Esquistossomoses são infecções causadas por trematódeos do gênero Schistosoma, sendo que seis espécies podem causar infecção humana: S. mansoni, S. japonicum, S. mekongi, S. malayensis, S. haematobium e S. intercalatum. Nas quatro primeiras, os vermes adultos parasitam vasos do sistema porta e seus ovos são eliminados nas fezes; já S. haematobium é parasito dos vasos do plexo vesical, sendo seus ovos eliminados na urina. Adultos de S. intercalatum mais frequentemente vivem no sistema porta, mas eventualmente podem ser encontrados em vasos do plexo vesical. Eventualmente, sobretudo nos casos de parasitismo muito intenso, bem como nas infecções mistas, ovos de Schistosoma spp., parasitos do sistema porta, podem ser encontrados na urina e, da mesma maneira, ovos de S. haematobium podem ser encontrados nas fezes.
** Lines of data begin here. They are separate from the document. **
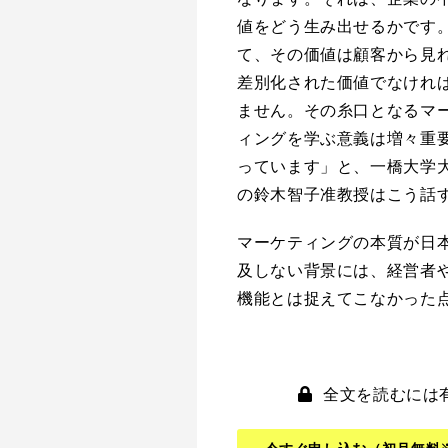
値をどう生み出せるかです
て、その価値は顧客から見
差別化された価値でなけれ
ません。その糸口となるマ
ィングを学ぶ意義は増々重
っています」と、一橋大学
の鈴木智子准教授はこう話
マーケティングの本質が日
及しない背景には、経営者
機能とは捉えてこなかった
全文を読むには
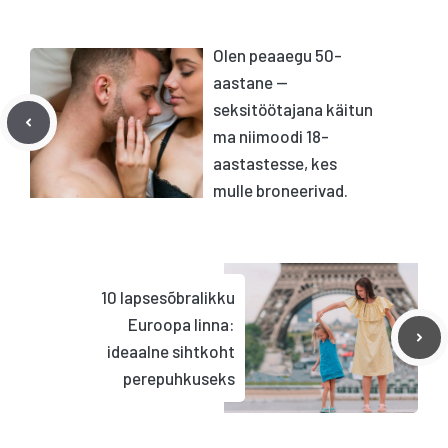
Olen peaaegu 50-
aastane —
seksitöötajana käitun
ma niimoodi 18-
aastastesse, kes
mulle broneerivad.
10 lapsesõbralikku
Euroopa linna:
ideaalne sihtkoht
perepuhkuseks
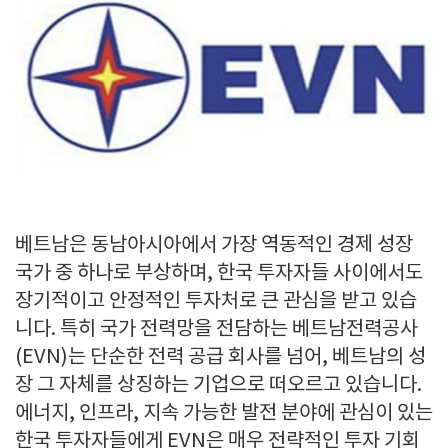
베트남은 동남아시아에서 가장 역동적인 경제 성장
국가 중 하나로 부상하며
,
한국 투자자들 사이에서도
장기적이고 안정적인 투자처로 큰 관심을 받고 있습
니다
.
특히 국가 전력망을 전담하는 베트남전력공사
(EVN)
는 단순한 전력 공급 회사를 넘어
,
베트남의 성
장 그 자체를 상징하는 기업으로 떠오르고 있습니다
.
에너지
,
인프라
,
지속 가능한 발전 분야에 관심이 있는
한국 투자자들에게
EVN
은 매우 전략적인 투자 기회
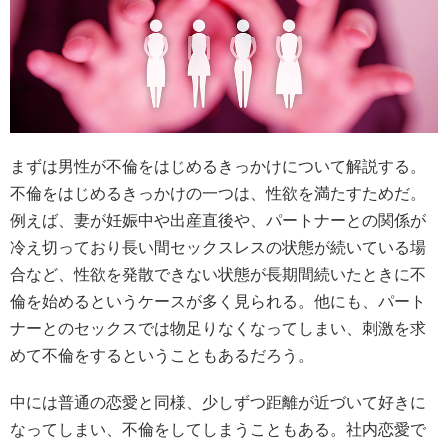
まずは男性が不倫をはじめるきっかけについて解説する。
不倫をはじめるきっかけの一つは、性欲を満たすためだ。
例えば、妻が妊娠中や出産直後や、パートナーとの関係が
冷え切っており長い間セックスレスの状態が続いている場
合など、性欲を発散できない状態が長期間続いたときに不
倫を始めるというケースが多く見られる。他にも、パート
ナーとのセックスでは物足りなくなってしまい、刺激を求
めて不倫をするということもあるだろう。
中には普通の恋愛と同様、少しずつ距離が近づいて好きに
なってしまい、不倫をしてしまうこともある。社内恋愛で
Sobre a Esquistossomose é correto afirmar:
Nas formas agudas da esquistossomose, a ocorrência de fibrose nos granulomas formados ao redor dos ovos, sobretudo no fígado e nos pulmões, é responsável por grande parte da patologia observada nas apresentações leves da doença.
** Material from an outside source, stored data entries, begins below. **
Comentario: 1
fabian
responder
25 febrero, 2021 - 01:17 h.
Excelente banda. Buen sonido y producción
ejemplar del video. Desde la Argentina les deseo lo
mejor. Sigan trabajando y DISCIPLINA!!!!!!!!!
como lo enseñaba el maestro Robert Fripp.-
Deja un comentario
A forma clínica hepatointestinal é a mais frequente dentro da fase aguda da esquistossomose, sendo observada em mais de 90% dos casos. É caracterizada pelas manifestações clínicas da retite esquistossomótica: diarreia ou disenteria intermitentes sempre acompanhadas por dor em hipogástrio.
Os eventos patológicos relacionados às manifestações clínicas da esquistossomose, embora ocorram desde o momento da penetração das cercárias pela pele, parecem ser mais relevantes a partir da existência dos ovos, já durante a fase aguda da infecção.
A forma aguda da esquistossomose é aquela que se segue, em um período de dez a quinze semanas, ao primeiro contato com coleções hídricas que contenham cercárias, podendo ser identificada em indivíduos que não habitam áreas endêmicas.